SINGAPORE (ICIS)--China’s bold anti-pollution plan fully unveiled last week will likely raise domestic costs and curb production over the next few years, according to analysts.
China’s State Council on 2 July released the full-text for its 2018-2020 plan which expands pollution controls to 82 cities across China.
The regions that fall under the government’s “blue sky” plan are now home to 37% of population contributing to 41% of China’s GDP, according to consultancy Wood Mackenzie.
Under the new plan, polluters will receive punitive charges with the introduction of a national pricing system for carbon emissions and the contamination of water, besides other stringent measures.
The development of a “green transport system” with higher fuel efficiency and lower emissions intensity is also a key feature of the plan, set to deliver growth in electric vehicle sales.

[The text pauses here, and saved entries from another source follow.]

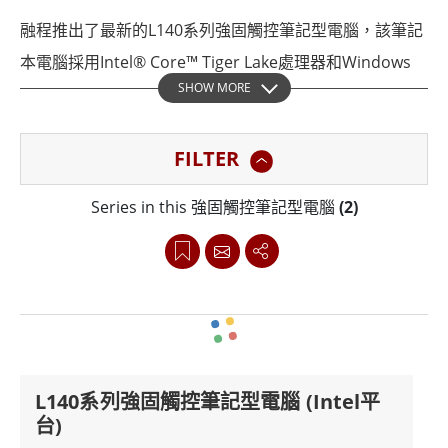
融程推出了最新的L140系列強固觸控筆記型電腦，該筆記
本電腦採用Intel® Core™ Tiger Lake處理器和Windows
SHOW MORE
10 IoT Enterprise操作系統。這款防水筆記本電腦旨在支
持全面的無線連接選項，例如 Wi-Fi、BT、GPS/GLONASS
FILTER
和4GLTE（可選），讓工作人員即使在最偏遠的地點也能
保持連接。L140系列還採用流行的日光可讀面板，解析度
Series in this 強固觸控筆記型電腦
(2)
為1920 x 1080，並採用直接光學貼合、防眩光處理和用戶
友好的投射電容式觸控螢幕。融程L140系列強固筆記型電
腦以堅固的外形提供新一代緊湊、輕便的便攜性。
融程L140TG系列強固觸控筆記型電腦是一款創新解決方
案，旨在幫助警察、消防隊和救援服務等公共部門完成富
L140系列強固觸控筆記型電腦 (Intel平
有挑戰性的工作。該系統與作戰中心進行通信，並在事件
台)
的各個階段為指揮官提供各種管理和決策支持工具。該筆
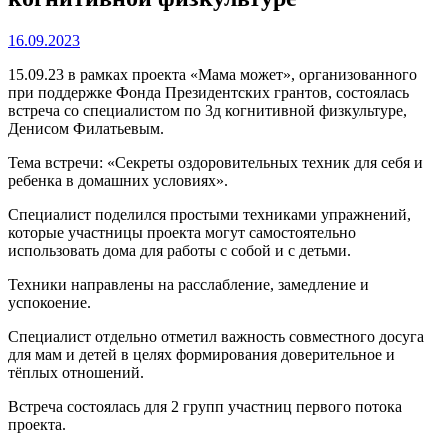
16.09.2023
15.09.23 в рамках проекта «Мама может», организованного
при поддержке Фонда Президентских грантов, состоялась
встреча со специалистом по 3д когнитивной физкультуре,
Денисом Филатьевым.
Тема встречи: «Секреты оздоровительных техник для себя и
ребенка в домашних условиях».
Специалист поделился простыми техниками упражнений,
которые участницы проекта могут самостоятельно
использовать дома для работы с собой и с детьми.
Техники направлены на расслабление, замедление и
успокоение.
Специалист отдельно отметил важность совместного досуга
для мам и детей в целях формирования доверительное и
тёплых отношений.
Встреча состоялась для 2 групп участниц первого потока
проекта.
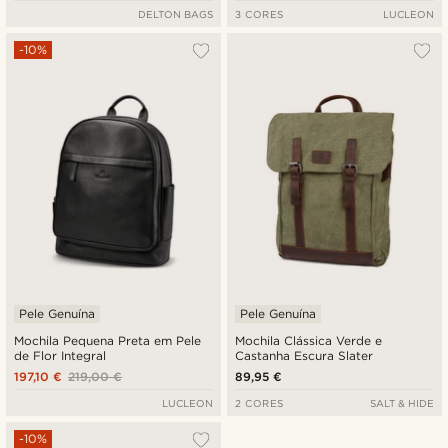
DELTON BAGS
3 CORES
LUCLEON
-10%
Pele Genuína
Pele Genuína
Mochila Pequena Preta em Pele
Mochila Clássica Verde e
de Flor Integral
Castanha Escura Slater
197,10 €
219,00 €
89,95 €
LUCLEON
2 CORES
SALT & HIDE
-10%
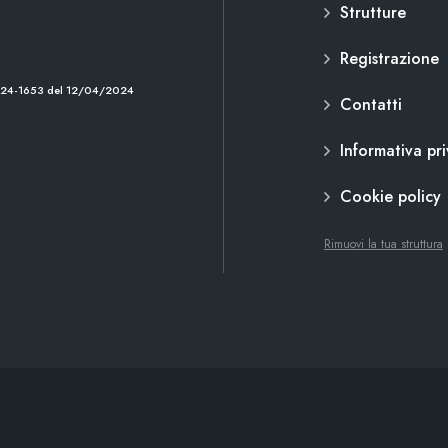
Strutture
Registrazione
2024-1653 del 12/04/2024
Contatti
Informativa pr
Cookie policy
Rimuovi la tua struttura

The latest announcement extends its reach to cities in the Fenwei plain within the provinces of Shaanxi and Shanxi, where air pollution is worsening. Shanxi and Shaanxi are major coal-producing provinces that house heavy industries.
The target area for air pollution control and prevention now includes ‘2+26’ cities, 11 cities in Fenwei plain and provinces in the Yangtze River Delta.

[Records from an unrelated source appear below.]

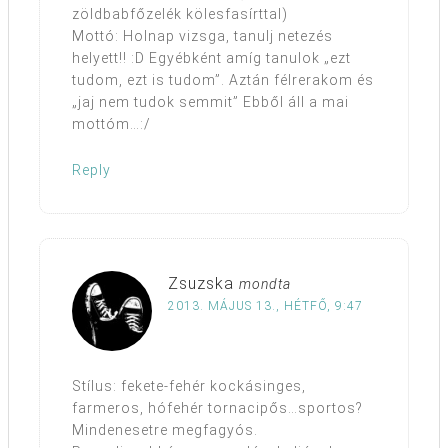
zöldbabfőzelék kölesfasírttal)
Mottó: Holnap vizsga, tanulj netezés
helyett!! :D Egyébként amíg tanulok „ezt
tudom, ezt is tudom”. Aztán félrerakom és
„jaj nem tudok semmit” Ebből áll a mai
mottóm…:/
Reply
Zsuzska
mondta
2013. MÁJUS 13., HÉTFŐ, 9:47
Stílus: fekete-fehér kockásinges,
farmeros, hófehér tornacipős…sportos?
Mindenesetre megfagyós.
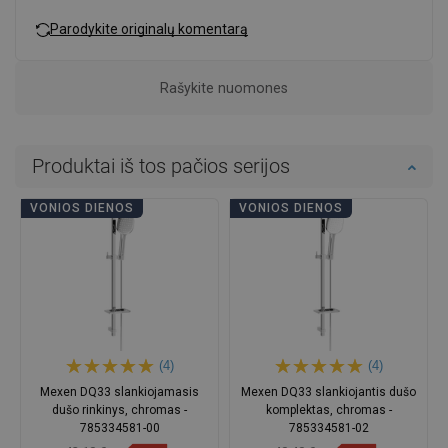
Parodykite originalų komentarą
Rašykite nuomones
Produktai iš tos pačios serijos
VONIOS DIENOS
VONIOS DIENOS
(4)
(4)
Mexen DQ33 slankiojamasis
Mexen DQ33 slankiojantis dušo
dušo rinkinys, chromas -
komplektas, chromas -
785334581-00
785334581-02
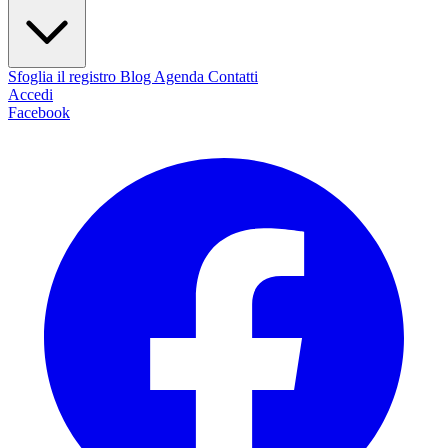
Sfoglia il registro
Blog
Agenda
Contatti
Accedi
Facebook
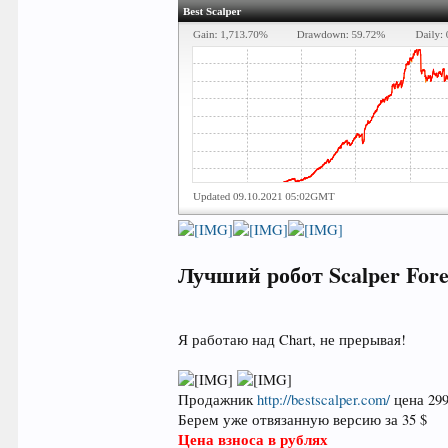
Лучший робот Scalper Fore
Я работаю над Chart, не прерывая!
Продажник
http://bestscalper.com/
цена 29
Берем уже отвязанную версию за 35 $
Цена взноса в рублях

The Yantze river delta covers the area around Shanghai as well as the provinces of Anhui, Zhejiang and Jiangsu, which are major petrochemical-producing regions.
The plan is also set to slow down the penetration of natural gas in combined heat and power (CHP) plants used to power petrochemical sites as more of the commodity will be channelled into other sectors as a substitute to coal, Wood Mackenzie said.
While construction of gas-fired CHP plants has been encouraged in previous announcements given their environmental benefits, the government’s latest controls now look to put a ban on them, very likely due to concerns around seasonal gas shortages and the negative impact of higher costs, Wood Mackenzie said.
“China also plans to revoke legacy favourable power prices offered by local governments to energy-intensive industries,” it said. “In fact, the government wants to implement higher power tariffs to squeeze inefficient and outdated producers out of the market. This could mean higher production costs.”
Moreover, a ban on trucking to move raw materials from port to plant by 2020 could be a game changer as it creates more competition between domestic supply and imports and “strengthens the arbitrage relationship”, it said.
While this means improved supply consistency as it would be less affected by weather, it could result in higher costs for short-distance transportation, the consultancy said.
In the near term, the move could result in increased clearance time for imported coal cargoes, as witnessed last winter, according to Wood Mackenzie.
While some might fear that the measures from the latest plan will bring higher electricity prices, the overcapacity in power generation is so great in China that the price declines following Beijing’s move to liberalise electricity prices in the couple of years are likely to continue, Diana Choyleva, chief economist at Enodo Economics, said in a note for at investment research and analysis firm Smartkarma.
“Beijing is determined to make its energy sector more efficient and cleaner and there's certainly a lot of overcapacity to cut - much of it, heavily polluting coal power,” she added.
Additional reporting by Fanny Zhang
Focus article by Nurluqman Suratman
Some key environmental related developments in June
- China’s Ministry of Ecology and Environment in late June set stringent target on air, water and soil quality in its latest campaign to cut pollution.
- Shanxi provincial government said in early June that seven chemical plants in populous cities will need to relocate to industrial parks or switch to make non-toxic products to ensure safety on surrounding community. Otherwise, they will face permanent shutdown.
- China’s domestic methyl tertiary butyl ether (MTBE) prices are expected to remain under downward pressure for a long term as a result of overall weak demand from gasoline blenders who have reduced production to meet government’s initiative to improve environment and achieve clear blue sky.
- China’s import ban on plastic waste could result in overuse of landfills and about 4m-12m tonnes of the commodity material ending up in the ocean on an annual basis, a report by the American Association for the Advancement of Science (AAAS) said.
- Stringent environmental policies in China will "profoundly impact" the chemical industry’s development for at least the next 10 years, the CEO of China National Chemical Information Centre (CNCIC) said.
- Asian polyethylene terephthalate (PET) market is likely to remain firm in the third quarter on the back of tight supply, a trend that has supported prices so far in 2018. The supply tightness is a result of production cuts in Asia and Europe while within China production has been curtailed to reduce pollution.
- China’s domestic methanol supply in the key Shandong market was tight due to restrictions on the transportation of dangerous chemicals.